Work order: Write the data out again exactly, with every picture removed.

Start of Record set

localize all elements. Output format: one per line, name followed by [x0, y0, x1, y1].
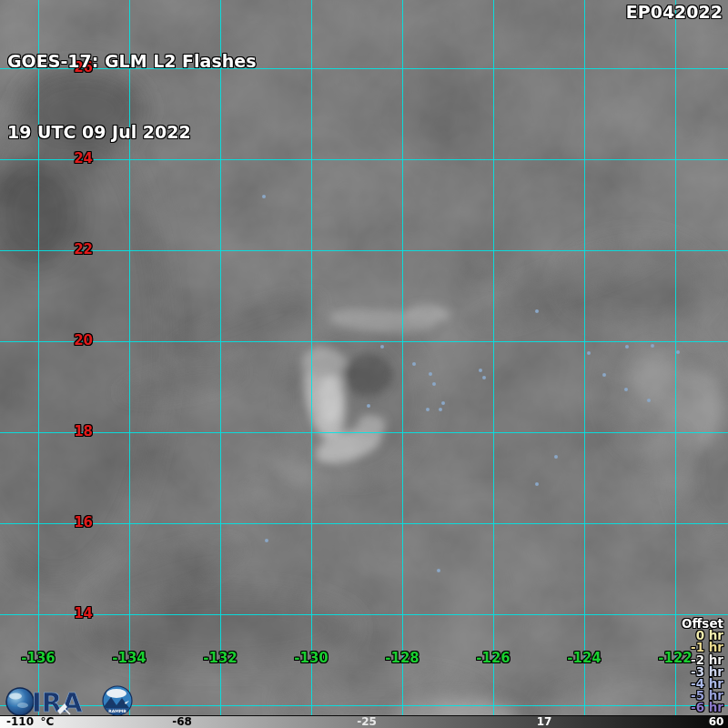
satellite-map: 26242220181614 -136-134-132-130-128-126-…: [0, 0, 728, 715]
colorbar-tick: -25: [335, 716, 399, 728]
glm-flash-marker: [412, 362, 416, 366]
glm-flash-marker: [624, 388, 628, 391]
product-datetime: 19 UTC 09 Jul 2022: [7, 120, 256, 144]
longitude-label: -132: [191, 650, 249, 666]
glm-flash-marker: [439, 408, 442, 411]
colorbar-tick: -68: [150, 716, 214, 728]
latitude-gridline: [0, 432, 728, 433]
latitude-label: 20: [53, 334, 93, 348]
glm-flash-marker: [380, 345, 384, 349]
glm-flash-marker: [535, 482, 539, 486]
storm-id: EP042022: [626, 2, 723, 22]
temperature-colorbar: -110°C-68-251760: [0, 715, 728, 728]
cloud-icon: [106, 689, 126, 698]
glm-flash-marker: [651, 344, 654, 348]
glm-flash-marker: [432, 382, 436, 386]
glm-flash-marker: [602, 373, 606, 377]
glm-flash-marker: [437, 569, 440, 572]
latitude-label: 18: [53, 425, 93, 439]
latitude-gridline: [0, 341, 728, 342]
colorbar-tick: °C: [15, 716, 79, 728]
glm-flash-marker: [554, 455, 558, 459]
latitude-label: 22: [53, 243, 93, 257]
offset-legend-entries: 0 hr-1 hr-2 hr-3 hr-4 hr-5 hr-6 hr: [682, 630, 723, 713]
longitude-label: -124: [555, 650, 613, 666]
latitude-gridline: [0, 523, 728, 524]
glm-flash-marker: [482, 376, 486, 379]
latitude-gridline: [0, 250, 728, 251]
glm-flash-marker: [587, 351, 591, 355]
glm-flash-marker: [479, 369, 482, 372]
glm-flash-marker: [367, 404, 370, 408]
longitude-label: -134: [100, 650, 158, 666]
latitude-label: 14: [53, 607, 93, 621]
glm-flash-marker: [429, 372, 432, 376]
offset-legend-entry: -6 hr: [682, 702, 723, 713]
longitude-label: -128: [373, 650, 431, 666]
glm-flash-marker: [441, 401, 445, 405]
glm-flash-marker: [262, 195, 266, 198]
glm-flash-marker: [535, 309, 539, 313]
glm-flash-marker: [625, 345, 629, 349]
colorbar-tick: 17: [512, 716, 576, 728]
colorbar-tick: 60: [684, 716, 728, 728]
product-title-block: GOES-17: GLM L2 Flashes 19 UTC 09 Jul 20…: [7, 2, 256, 191]
satellite-viewer: 26242220181614 -136-134-132-130-128-126-…: [0, 0, 728, 728]
longitude-label: -136: [9, 650, 67, 666]
glm-flash-marker: [676, 350, 680, 354]
product-title: GOES-17: GLM L2 Flashes: [7, 49, 256, 73]
glm-flash-marker: [647, 399, 651, 402]
longitude-gridline: [584, 0, 585, 715]
longitude-gridline: [675, 0, 676, 715]
longitude-label: -126: [464, 650, 522, 666]
latitude-label: 16: [53, 516, 93, 530]
cira-globe-icon: [6, 688, 34, 715]
glm-flash-marker: [265, 539, 268, 542]
longitude-gridline: [493, 0, 494, 715]
logo-block: IRA RAMMB: [5, 683, 134, 715]
rammb-logo: RAMMB: [102, 684, 134, 715]
longitude-gridline: [311, 0, 312, 715]
cira-logo-text: IRA: [32, 687, 83, 715]
longitude-label: -130: [282, 650, 340, 666]
longitude-gridline: [402, 0, 403, 715]
rammb-logo-text: RAMMB: [108, 709, 126, 713]
offset-legend: Offset 0 hr-1 hr-2 hr-3 hr-4 hr-5 hr-6 h…: [682, 618, 723, 714]
latitude-gridline: [0, 614, 728, 615]
glm-flash-marker: [426, 408, 430, 411]
cira-logo: IRA: [5, 683, 99, 715]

End of Record set

Answer below:
localize all elements. Output format: one per line, name followed by [x0, y0, x1, y1].
satellite-map: 26242220181614 -136-134-132-130-128-126-…: [0, 0, 728, 715]
colorbar-tick: -25: [335, 716, 399, 728]
glm-flash-marker: [412, 362, 416, 366]
glm-flash-marker: [624, 388, 628, 391]
product-datetime: 19 UTC 09 Jul 2022: [7, 120, 256, 144]
longitude-label: -132: [191, 650, 249, 666]
glm-flash-marker: [439, 408, 442, 411]
colorbar-tick: -68: [150, 716, 214, 728]
latitude-gridline: [0, 432, 728, 433]
latitude-label: 20: [53, 334, 93, 348]
glm-flash-marker: [380, 345, 384, 349]
glm-flash-marker: [535, 482, 539, 486]
storm-id: EP042022: [626, 2, 723, 22]
temperature-colorbar: -110°C-68-251760: [0, 715, 728, 728]
cloud-icon: [106, 689, 126, 698]
glm-flash-marker: [651, 344, 654, 348]
glm-flash-marker: [432, 382, 436, 386]
glm-flash-marker: [602, 373, 606, 377]
glm-flash-marker: [437, 569, 440, 572]
latitude-label: 18: [53, 425, 93, 439]
latitude-gridline: [0, 341, 728, 342]
colorbar-tick: °C: [15, 716, 79, 728]
glm-flash-marker: [554, 455, 558, 459]
latitude-label: 22: [53, 243, 93, 257]
offset-legend-entries: 0 hr-1 hr-2 hr-3 hr-4 hr-5 hr-6 hr: [682, 630, 723, 713]
longitude-label: -124: [555, 650, 613, 666]
latitude-gridline: [0, 523, 728, 524]
glm-flash-marker: [482, 376, 486, 379]
latitude-gridline: [0, 250, 728, 251]
glm-flash-marker: [587, 351, 591, 355]
glm-flash-marker: [479, 369, 482, 372]
glm-flash-marker: [367, 404, 370, 408]
longitude-label: -134: [100, 650, 158, 666]
latitude-label: 14: [53, 607, 93, 621]
glm-flash-marker: [429, 372, 432, 376]
offset-legend-entry: -6 hr: [682, 702, 723, 713]
longitude-label: -128: [373, 650, 431, 666]
glm-flash-marker: [441, 401, 445, 405]
glm-flash-marker: [262, 195, 266, 198]
glm-flash-marker: [535, 309, 539, 313]
glm-flash-marker: [625, 345, 629, 349]
colorbar-tick: 17: [512, 716, 576, 728]
colorbar-tick: 60: [684, 716, 728, 728]
product-title-block: GOES-17: GLM L2 Flashes 19 UTC 09 Jul 20…: [7, 2, 256, 191]
satellite-viewer: 26242220181614 -136-134-132-130-128-126-…: [0, 0, 728, 728]
longitude-label: -136: [9, 650, 67, 666]
glm-flash-marker: [676, 350, 680, 354]
product-title: GOES-17: GLM L2 Flashes: [7, 49, 256, 73]
glm-flash-marker: [647, 399, 651, 402]
longitude-gridline: [584, 0, 585, 715]
longitude-gridline: [675, 0, 676, 715]
longitude-label: -126: [464, 650, 522, 666]
latitude-label: 16: [53, 516, 93, 530]
cira-globe-icon: [6, 688, 34, 715]
glm-flash-marker: [265, 539, 268, 542]
longitude-gridline: [493, 0, 494, 715]
logo-block: IRA RAMMB: [5, 683, 134, 715]
rammb-logo: RAMMB: [102, 684, 134, 715]
longitude-gridline: [311, 0, 312, 715]
cira-logo-text: IRA: [32, 687, 83, 715]
longitude-label: -130: [282, 650, 340, 666]
longitude-gridline: [402, 0, 403, 715]
rammb-logo-text: RAMMB: [108, 709, 126, 713]
offset-legend: Offset 0 hr-1 hr-2 hr-3 hr-4 hr-5 hr-6 h…: [682, 618, 723, 714]
latitude-gridline: [0, 614, 728, 615]
glm-flash-marker: [426, 408, 430, 411]
cira-logo: IRA: [5, 683, 99, 715]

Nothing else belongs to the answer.